ワイモバイルの背中を追うが戦略に焦りも
こうした経緯から、UQ mobileはKDDIが急拡大するMVNOに対抗し、低価格を求める層を押さえるための受け皿となるべく設立されたものの、苦戦が続いていたことが分かる。そこでKDDIが積極的に介入し、UQコミュニケーションズとの合併や、ぴったりプランの提供、そしてauとの販売連携など、大幅なテコ入れを進めてきたといえるだろう。
もう1つ、KDDIとUQコミュニケーションズが関係を強化するに至ったのには、ワイモバイルの存在も大きい。

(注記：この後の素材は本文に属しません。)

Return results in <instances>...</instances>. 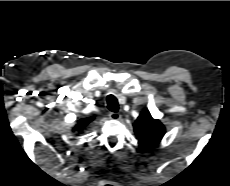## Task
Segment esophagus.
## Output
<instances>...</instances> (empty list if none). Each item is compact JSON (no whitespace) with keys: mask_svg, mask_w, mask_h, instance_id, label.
<instances>
[{"mask_svg":"<svg viewBox=\"0 0 230 186\" xmlns=\"http://www.w3.org/2000/svg\"><path fill=\"white\" fill-rule=\"evenodd\" d=\"M109 117L112 120H119L121 118V115H120V113H117V112H111L109 114Z\"/></svg>","mask_w":230,"mask_h":186,"instance_id":"obj_1","label":"esophagus"}]
</instances>
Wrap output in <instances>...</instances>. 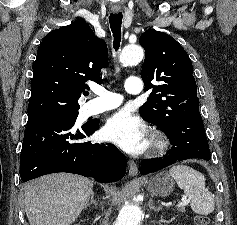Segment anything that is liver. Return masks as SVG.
<instances>
[{
    "mask_svg": "<svg viewBox=\"0 0 237 225\" xmlns=\"http://www.w3.org/2000/svg\"><path fill=\"white\" fill-rule=\"evenodd\" d=\"M93 182L74 174H49L24 185L30 225H71L88 204Z\"/></svg>",
    "mask_w": 237,
    "mask_h": 225,
    "instance_id": "liver-1",
    "label": "liver"
}]
</instances>
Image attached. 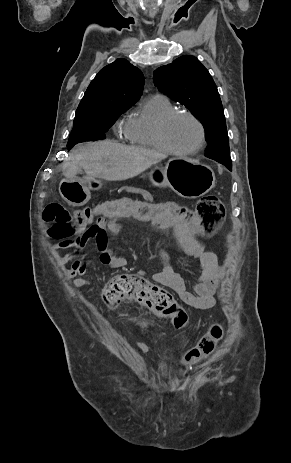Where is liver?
<instances>
[{
    "label": "liver",
    "mask_w": 291,
    "mask_h": 463,
    "mask_svg": "<svg viewBox=\"0 0 291 463\" xmlns=\"http://www.w3.org/2000/svg\"><path fill=\"white\" fill-rule=\"evenodd\" d=\"M165 158L166 155L158 151L104 140L81 145L68 157L63 175L74 179L84 169L93 179L122 181L139 175Z\"/></svg>",
    "instance_id": "liver-1"
}]
</instances>
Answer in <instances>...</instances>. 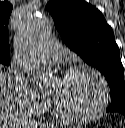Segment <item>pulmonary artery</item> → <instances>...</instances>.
<instances>
[{
    "label": "pulmonary artery",
    "mask_w": 125,
    "mask_h": 128,
    "mask_svg": "<svg viewBox=\"0 0 125 128\" xmlns=\"http://www.w3.org/2000/svg\"><path fill=\"white\" fill-rule=\"evenodd\" d=\"M64 53L65 50L61 45L52 42L43 44L39 49L40 58L46 62H57Z\"/></svg>",
    "instance_id": "pulmonary-artery-1"
}]
</instances>
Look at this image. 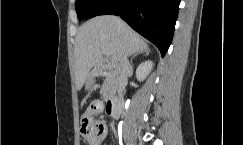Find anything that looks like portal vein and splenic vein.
Wrapping results in <instances>:
<instances>
[{
  "mask_svg": "<svg viewBox=\"0 0 243 145\" xmlns=\"http://www.w3.org/2000/svg\"><path fill=\"white\" fill-rule=\"evenodd\" d=\"M102 51H103V53H104L106 56H110V55H111L110 51H109L108 49L104 48V47H102Z\"/></svg>",
  "mask_w": 243,
  "mask_h": 145,
  "instance_id": "18ae733b",
  "label": "portal vein and splenic vein"
}]
</instances>
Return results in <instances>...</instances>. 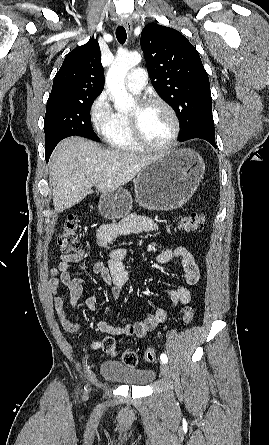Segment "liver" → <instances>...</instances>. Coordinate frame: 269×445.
<instances>
[{"mask_svg":"<svg viewBox=\"0 0 269 445\" xmlns=\"http://www.w3.org/2000/svg\"><path fill=\"white\" fill-rule=\"evenodd\" d=\"M157 156L103 149L96 142L78 137L63 140L50 160L56 212L81 202L93 192V186L103 194L127 184Z\"/></svg>","mask_w":269,"mask_h":445,"instance_id":"6515ba94","label":"liver"}]
</instances>
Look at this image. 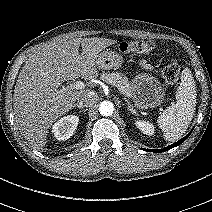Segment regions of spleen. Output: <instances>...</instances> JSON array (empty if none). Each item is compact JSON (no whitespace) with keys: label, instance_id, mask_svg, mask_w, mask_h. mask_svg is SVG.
Masks as SVG:
<instances>
[{"label":"spleen","instance_id":"1","mask_svg":"<svg viewBox=\"0 0 212 212\" xmlns=\"http://www.w3.org/2000/svg\"><path fill=\"white\" fill-rule=\"evenodd\" d=\"M196 107V88L188 68L181 73V83L176 91V103L160 115L157 122L166 141L178 140L191 123Z\"/></svg>","mask_w":212,"mask_h":212}]
</instances>
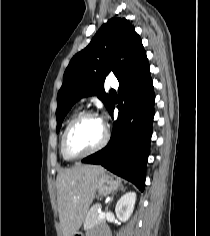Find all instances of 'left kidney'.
<instances>
[{"instance_id": "5707ae66", "label": "left kidney", "mask_w": 210, "mask_h": 236, "mask_svg": "<svg viewBox=\"0 0 210 236\" xmlns=\"http://www.w3.org/2000/svg\"><path fill=\"white\" fill-rule=\"evenodd\" d=\"M135 202L136 193L133 191L127 192L118 200L115 207V212L121 221H127L130 218L135 206Z\"/></svg>"}]
</instances>
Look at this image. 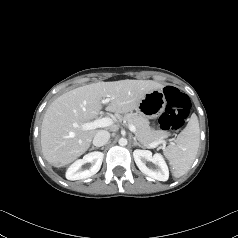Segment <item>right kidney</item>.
Here are the masks:
<instances>
[{
	"label": "right kidney",
	"instance_id": "ca27d5eb",
	"mask_svg": "<svg viewBox=\"0 0 238 238\" xmlns=\"http://www.w3.org/2000/svg\"><path fill=\"white\" fill-rule=\"evenodd\" d=\"M104 154L102 152H91L86 154L83 159L76 160L66 172V178L68 180H80L86 179L96 174L102 165ZM85 163H92V167L89 170H81L82 165Z\"/></svg>",
	"mask_w": 238,
	"mask_h": 238
}]
</instances>
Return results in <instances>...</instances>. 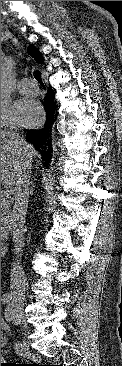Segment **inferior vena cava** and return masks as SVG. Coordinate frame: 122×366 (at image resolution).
<instances>
[{
  "mask_svg": "<svg viewBox=\"0 0 122 366\" xmlns=\"http://www.w3.org/2000/svg\"><path fill=\"white\" fill-rule=\"evenodd\" d=\"M8 137L13 140L15 145L22 146L25 152L28 151L29 146L24 142L25 140L16 132L8 131ZM27 160L25 161L23 174L16 182L12 189L14 195V206L11 216L8 221V226L11 229L12 240L14 243V254L18 257L24 247L25 243V218L27 213V207L29 202V195L32 193L33 183L31 178V159L32 155L26 153ZM22 268L19 265L18 260L13 263V269L11 270V295L17 298H23L24 285Z\"/></svg>",
  "mask_w": 122,
  "mask_h": 366,
  "instance_id": "1",
  "label": "inferior vena cava"
}]
</instances>
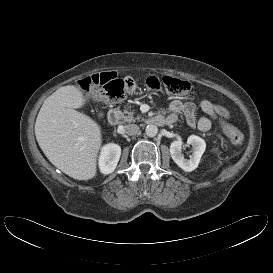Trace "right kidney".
I'll use <instances>...</instances> for the list:
<instances>
[{"instance_id": "right-kidney-1", "label": "right kidney", "mask_w": 273, "mask_h": 273, "mask_svg": "<svg viewBox=\"0 0 273 273\" xmlns=\"http://www.w3.org/2000/svg\"><path fill=\"white\" fill-rule=\"evenodd\" d=\"M121 148L119 145L110 143L105 145L101 150L99 158L100 171L103 174L112 173L120 159Z\"/></svg>"}]
</instances>
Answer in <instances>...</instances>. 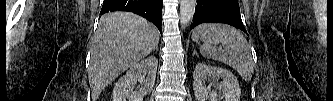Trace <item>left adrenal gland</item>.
Wrapping results in <instances>:
<instances>
[{"mask_svg": "<svg viewBox=\"0 0 333 101\" xmlns=\"http://www.w3.org/2000/svg\"><path fill=\"white\" fill-rule=\"evenodd\" d=\"M196 55L198 57V54L196 51H193V56Z\"/></svg>", "mask_w": 333, "mask_h": 101, "instance_id": "left-adrenal-gland-1", "label": "left adrenal gland"}]
</instances>
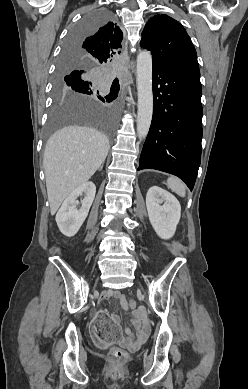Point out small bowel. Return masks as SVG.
Returning a JSON list of instances; mask_svg holds the SVG:
<instances>
[{
  "label": "small bowel",
  "instance_id": "1",
  "mask_svg": "<svg viewBox=\"0 0 248 389\" xmlns=\"http://www.w3.org/2000/svg\"><path fill=\"white\" fill-rule=\"evenodd\" d=\"M104 299H119L121 304L126 307V300L121 291L118 290H108L103 294ZM111 318L114 321H118L119 317L117 315L112 314ZM131 322L133 326L137 329V334L135 335L134 332L130 328L125 329V337L123 340H119V342L124 345L125 347L129 349H135L138 348L147 338L150 328L149 325L143 315V312L141 310H136L132 314Z\"/></svg>",
  "mask_w": 248,
  "mask_h": 389
}]
</instances>
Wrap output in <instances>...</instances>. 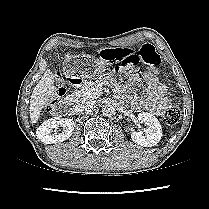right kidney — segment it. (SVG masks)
Segmentation results:
<instances>
[{"mask_svg":"<svg viewBox=\"0 0 209 209\" xmlns=\"http://www.w3.org/2000/svg\"><path fill=\"white\" fill-rule=\"evenodd\" d=\"M59 126L63 127V131L59 134H51L53 129H57ZM75 123L72 119H60L59 117H53L44 121L36 131L37 138L45 144L61 143L73 133Z\"/></svg>","mask_w":209,"mask_h":209,"instance_id":"ca27d5eb","label":"right kidney"}]
</instances>
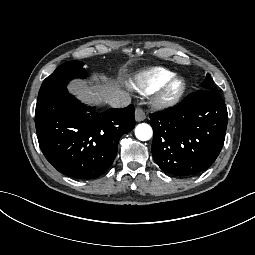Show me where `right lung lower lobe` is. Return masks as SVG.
Returning a JSON list of instances; mask_svg holds the SVG:
<instances>
[{
	"label": "right lung lower lobe",
	"mask_w": 255,
	"mask_h": 255,
	"mask_svg": "<svg viewBox=\"0 0 255 255\" xmlns=\"http://www.w3.org/2000/svg\"><path fill=\"white\" fill-rule=\"evenodd\" d=\"M135 108L97 113L67 90L37 102L35 125L40 148L60 173L76 179H93L112 165L123 134L135 126Z\"/></svg>",
	"instance_id": "1"
}]
</instances>
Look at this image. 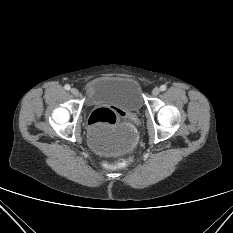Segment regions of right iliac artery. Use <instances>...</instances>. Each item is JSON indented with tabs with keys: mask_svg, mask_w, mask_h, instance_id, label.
Listing matches in <instances>:
<instances>
[{
	"mask_svg": "<svg viewBox=\"0 0 233 233\" xmlns=\"http://www.w3.org/2000/svg\"><path fill=\"white\" fill-rule=\"evenodd\" d=\"M64 88H65L66 90H70V85H69V84H66V85L64 86Z\"/></svg>",
	"mask_w": 233,
	"mask_h": 233,
	"instance_id": "obj_1",
	"label": "right iliac artery"
}]
</instances>
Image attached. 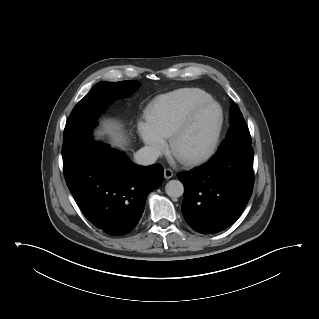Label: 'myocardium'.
<instances>
[{
    "instance_id": "myocardium-1",
    "label": "myocardium",
    "mask_w": 319,
    "mask_h": 319,
    "mask_svg": "<svg viewBox=\"0 0 319 319\" xmlns=\"http://www.w3.org/2000/svg\"><path fill=\"white\" fill-rule=\"evenodd\" d=\"M210 106L217 107V109L219 111V117H220L219 124H218L217 130H216V133L213 137L211 145L209 146V148L206 151L198 153V154H192V155L181 154L178 151L179 142L190 131V129L192 128L198 115L203 110H205L206 108H208ZM224 125H225V113H224L223 107L218 102L214 101L213 99H210L206 102H203V103L195 106L191 110V112L188 114L187 118L180 125V127L170 137V151H171V153L174 155V157L178 161H180L182 164H185V165H190V166L191 165H198V164H201V163L208 161L210 158H212L215 155V153L218 150L221 136H222L223 129H224Z\"/></svg>"
}]
</instances>
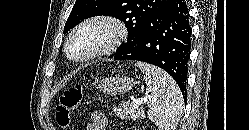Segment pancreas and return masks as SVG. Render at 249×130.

ワイモバイルはソフトバンクのサブブランドとして2014年8月より展開しているサービスだが、月額2,980円で1GBの高速データ通信と、10分間の無料通話が月当たり300回利用できる「スマホプランS」や、iPhone 5sの提供などが注目され、ここ最近急速に人気を高めている。
そしてぴったりプランなどのサービス内容を見れば分かる通り、UQ mobileはワイモバイルを非常に強く意識した戦略をとっている。UQコミュニケーションズはUQ mobileで、大手キャリアともMVNOとも異なる「第3極」を目指すとしているが、それはまさにワイモバイルが現在獲得しているポジションでもある。それだけにUQ mobileは今後、auのサブブランドに近い位置付けとなり、販売面を中心としてKDDIグループ同士での協力をより密にしていくものと考えられる。
ただ、KDDIはauブランドで、6月17日より新規・MNPでiPhone SEを購入し、「スーパーカケホ」と「データ定額1」を契約した人に対し、最大2年間、月額1,980円でサービスが利用できる「iPhone SE イチキュッパキャンペーン」を展開。UQ mobileだけでなくauブランドでも低価格層の取り込みを進めようとするなど、戦略の一貫性に欠ける様子も見せている。
それだけKDDIは、低価格層向け戦略で大きく出遅れており、なりふりを構っていられない状況だともいえる。だがソフトバンクがワイモバイルと明確にブランドを分け、高価格・高付加価値路線をとるソフトバンクブランドの価値を重視しているだけに、auとUQ mobileの双方で低価格層を獲得しようとするKDDIの戦略は、後々auブランドを毀損する可能性があるのが、やや気がかりな所だ。